=== INPUT MATERIAL ===

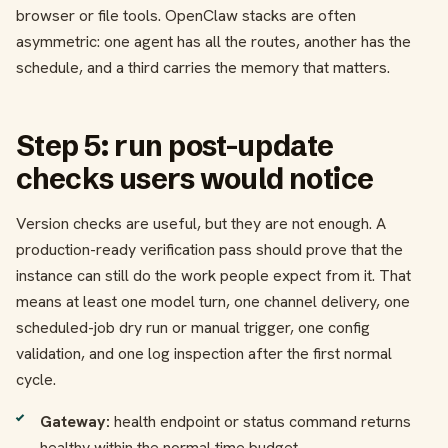
browser or file tools. OpenClaw stacks are often
asymmetric: one agent has all the routes, another has the
schedule, and a third carries the memory that matters.
Step 5: run post-update
checks users would notice
Version checks are useful, but they are not enough. A
production-ready verification pass should prove that the
instance can still do the work people expect from it. That
means at least one model turn, one channel delivery, one
scheduled-job dry run or manual trigger, one config
validation, and one log inspection after the first normal
cycle.
Gateway:
health endpoint or status command returns
healthy within the normal time budget.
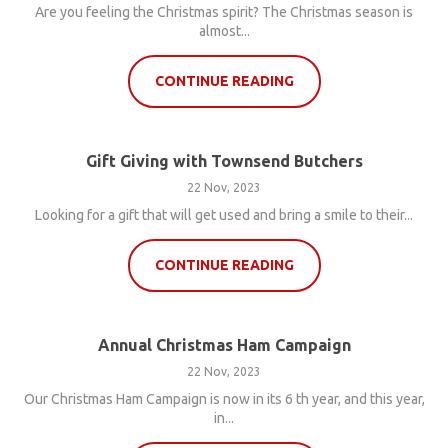
Are you feeling the Christmas spirit? The Christmas season is
almost...
CONTINUE READING
Gift Giving with Townsend Butchers
22 Nov, 2023
Looking for a gift that will get used and bring a smile to their...
CONTINUE READING
Annual Christmas Ham Campaign
22 Nov, 2023
Our Christmas Ham Campaign is now in its 6 th year, and this year,
in...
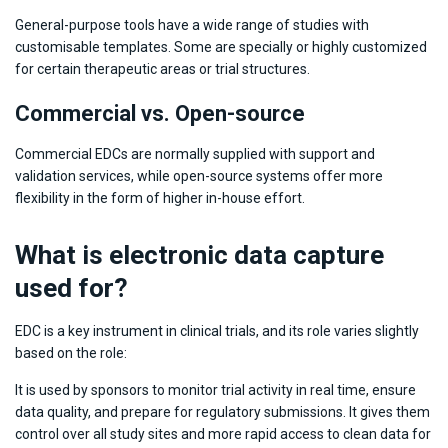
General-purpose tools have a wide range of studies with
customisable templates. Some are specially or highly customized
for certain therapeutic areas or trial structures.
Commercial vs. Open-source
Commercial EDCs are normally supplied with support and
validation services, while open-source systems offer more
flexibility in the form of higher in-house effort.
What is electronic data capture
used for?
EDC is a key instrument in clinical trials, and its role varies slightly
based on the role:
It is used by sponsors to monitor trial activity in real time, ensure
data quality, and prepare for regulatory submissions. It gives them
control over all study sites and more rapid access to clean data for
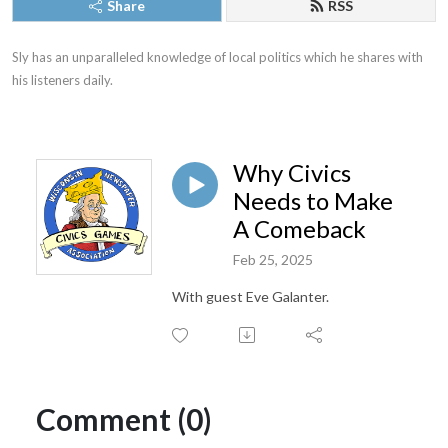
Share
RSS
Sly has an unparalleled knowledge of local politics which he shares with 
his listeners daily.
Why Civics
Needs to Make
A Comeback
Feb 25, 2025
With guest Eve Galanter.
Comment (0)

===

## [WHAT YOU SHOULD DO]
Retype all entries above verbatim; no pictures belong in the copy.

## [RESPONSE AREA]
browser or file tools. OpenClaw stacks are often
asymmetric: one agent has all the routes, another has the
schedule, and a third carries the memory that matters.
Step 5: run post-update
checks users would notice
Version checks are useful, but they are not enough. A
production-ready verification pass should prove that the
instance can still do the work people expect from it. That
means at least one model turn, one channel delivery, one
scheduled-job dry run or manual trigger, one config
validation, and one log inspection after the first normal
cycle.
Gateway:
health endpoint or status command returns
healthy within the normal time budget.
Are you feeling the Christmas spirit? The Christmas season is
almost...
CONTINUE READING
Gift Giving with Townsend Butchers
22 Nov, 2023
Looking for a gift that will get used and bring a smile to their...
CONTINUE READING
Annual Christmas Ham Campaign
22 Nov, 2023
Our Christmas Ham Campaign is now in its 6 th year, and this year,
in...
General-purpose tools have a wide range of studies with
customisable templates. Some are specially or highly customized
for certain therapeutic areas or trial structures.
Commercial vs. Open-source
Commercial EDCs are normally supplied with support and
validation services, while open-source systems offer more
flexibility in the form of higher in-house effort.
What is electronic data capture
used for?
EDC is a key instrument in clinical trials, and its role varies slightly
based on the role:
It is used by sponsors to monitor trial activity in real time, ensure
data quality, and prepare for regulatory submissions. It gives them
control over all study sites and more rapid access to clean data for
Share
RSS
Sly has an unparalleled knowledge of local politics which he shares with 
his listeners daily.
Why Civics
Needs to Make
A Comeback
Feb 25, 2025
With guest Eve Galanter.
Comment (0)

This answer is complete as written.